A PROMISE by the UK Government to look at what can be done about visa refusals and delays affecting Edinburgh festival performers has been hailed as a step forward.
Edinburgh North and Leith SNP MP Deidre Brock welcomed the undertaking by Immigration Minister Caroline Noakes which she made at a meeting with festival organisers. But Mr Brock warned political will was needed to ensure a solution.
Last month Edinburgh Pentlands SNP MSP Gordon MacDonald called for “cultural passports” as a way to overcome problems with performers being refused entry to the country.
And the Edinburgh International Book Festival has warned it faces losing out on international authors unless it can resolve mounting problems securing visas for them.
Ms Brock said last week’s meeting between Ms Noakes and Julia Amour and Sorcha Carey, director and chair of umbrella body Festivals Edinburgh, been useful.
She said: “The problems that Edinburgh’s festivals have had with getting visas for international performers have been well documented. Every year we have events cancelled or delayed because visas have been refused or are taking too long to process and last year directors from 25 festivals across the UK penned a joint letter to the UK Government asking for action.
“I managed to get Caroline Noakes to sit down with a couple of representatives of Edinburgh’s festivals to discuss these issues and I was pleased to hear her tell them that she was looking at what can be done.
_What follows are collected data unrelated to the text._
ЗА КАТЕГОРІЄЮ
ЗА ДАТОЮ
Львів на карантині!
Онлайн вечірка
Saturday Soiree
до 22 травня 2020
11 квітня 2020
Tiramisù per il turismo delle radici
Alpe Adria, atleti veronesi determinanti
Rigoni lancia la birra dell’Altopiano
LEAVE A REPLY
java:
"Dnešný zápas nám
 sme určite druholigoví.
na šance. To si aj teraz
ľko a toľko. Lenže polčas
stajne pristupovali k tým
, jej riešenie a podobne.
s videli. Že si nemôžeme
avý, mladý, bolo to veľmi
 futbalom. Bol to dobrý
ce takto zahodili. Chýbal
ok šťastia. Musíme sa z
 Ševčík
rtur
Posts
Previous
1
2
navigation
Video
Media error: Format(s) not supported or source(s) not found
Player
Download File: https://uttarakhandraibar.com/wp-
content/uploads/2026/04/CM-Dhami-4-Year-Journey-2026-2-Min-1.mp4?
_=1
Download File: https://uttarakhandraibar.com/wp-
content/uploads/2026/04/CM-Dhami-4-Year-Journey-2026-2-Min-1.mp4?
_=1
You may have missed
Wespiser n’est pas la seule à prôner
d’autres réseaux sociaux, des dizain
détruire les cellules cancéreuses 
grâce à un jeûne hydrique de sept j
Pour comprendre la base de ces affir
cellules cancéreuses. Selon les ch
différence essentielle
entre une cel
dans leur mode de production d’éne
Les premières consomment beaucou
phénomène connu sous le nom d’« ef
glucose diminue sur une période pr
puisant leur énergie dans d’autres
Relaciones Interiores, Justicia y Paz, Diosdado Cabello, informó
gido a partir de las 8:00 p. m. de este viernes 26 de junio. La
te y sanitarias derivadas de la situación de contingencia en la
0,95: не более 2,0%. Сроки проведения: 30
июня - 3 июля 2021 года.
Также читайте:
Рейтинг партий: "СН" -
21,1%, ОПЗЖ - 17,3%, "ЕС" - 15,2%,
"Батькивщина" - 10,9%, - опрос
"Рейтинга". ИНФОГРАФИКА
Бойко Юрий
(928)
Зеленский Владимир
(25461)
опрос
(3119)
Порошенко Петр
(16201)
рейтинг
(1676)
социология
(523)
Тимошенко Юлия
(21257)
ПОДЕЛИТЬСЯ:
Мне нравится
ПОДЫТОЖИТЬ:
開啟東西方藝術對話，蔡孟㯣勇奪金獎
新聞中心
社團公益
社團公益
It’s always the case, of course, that actions speak louder than words in politics and we’ve still to see what she’ll actually do but she was, at least, listening to the problem and that’s a step forward.”
Ms Amour said: “The Festivals are working with agencies, parliamentarians and governments to shape policy at both Scottish and UK level, including Caroline Noakes, helping to find solutions to recurring problems with complex visa rules that can deter artists from accepting our invitations and threaten the free flow of culture and ideas at a time when the country needs to be even more globally engaged.”